▸ Exercise aim
Copy out the data line by line exactly, from its start to the line bearing "MATRIX® Matratzen Reinigungsverfahren", inclusive.

▸ Records provided
= = = = =

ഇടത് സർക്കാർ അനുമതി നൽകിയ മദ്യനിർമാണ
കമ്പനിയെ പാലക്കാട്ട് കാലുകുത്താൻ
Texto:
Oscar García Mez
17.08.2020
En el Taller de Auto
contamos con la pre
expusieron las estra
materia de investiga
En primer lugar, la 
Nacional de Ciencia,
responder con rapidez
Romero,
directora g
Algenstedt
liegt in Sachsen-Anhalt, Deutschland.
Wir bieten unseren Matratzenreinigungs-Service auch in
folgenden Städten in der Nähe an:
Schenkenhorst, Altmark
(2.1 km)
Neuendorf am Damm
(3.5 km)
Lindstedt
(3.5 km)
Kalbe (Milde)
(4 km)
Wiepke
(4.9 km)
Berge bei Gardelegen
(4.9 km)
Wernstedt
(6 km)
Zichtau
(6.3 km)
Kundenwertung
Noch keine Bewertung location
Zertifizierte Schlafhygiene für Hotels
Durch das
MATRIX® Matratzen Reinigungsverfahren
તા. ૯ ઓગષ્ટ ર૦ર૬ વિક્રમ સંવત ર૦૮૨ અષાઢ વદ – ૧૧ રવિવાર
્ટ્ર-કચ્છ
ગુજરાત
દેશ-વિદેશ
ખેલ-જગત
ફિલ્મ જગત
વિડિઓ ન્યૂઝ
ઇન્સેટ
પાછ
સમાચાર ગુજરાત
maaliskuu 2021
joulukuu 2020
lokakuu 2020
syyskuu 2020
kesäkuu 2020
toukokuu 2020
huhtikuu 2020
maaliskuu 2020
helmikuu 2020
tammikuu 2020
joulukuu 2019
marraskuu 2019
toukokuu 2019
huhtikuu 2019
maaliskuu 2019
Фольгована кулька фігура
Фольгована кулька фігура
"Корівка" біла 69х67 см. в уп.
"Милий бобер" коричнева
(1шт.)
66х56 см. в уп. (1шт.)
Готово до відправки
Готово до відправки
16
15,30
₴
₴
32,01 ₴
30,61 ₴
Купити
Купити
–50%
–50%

= = = = =

▸ Output below
ഇടത് സർക്കാർ അനുമതി നൽകിയ മദ്യനിർമാണ
കമ്പനിയെ പാലക്കാട്ട് കാലുകുത്താൻ
Texto:
Oscar García Mez
17.08.2020
En el Taller de Auto
contamos con la pre
expusieron las estra
materia de investiga
En primer lugar, la 
Nacional de Ciencia,
responder con rapidez
Romero,
directora g
Algenstedt
liegt in Sachsen-Anhalt, Deutschland.
Wir bieten unseren Matratzenreinigungs-Service auch in
folgenden Städten in der Nähe an:
Schenkenhorst, Altmark
(2.1 km)
Neuendorf am Damm
(3.5 km)
Lindstedt
(3.5 km)
Kalbe (Milde)
(4 km)
Wiepke
(4.9 km)
Berge bei Gardelegen
(4.9 km)
Wernstedt
(6 km)
Zichtau
(6.3 km)
Kundenwertung
Noch keine Bewertung location
Zertifizierte Schlafhygiene für Hotels
Durch das
MATRIX® Matratzen Reinigungsverfahren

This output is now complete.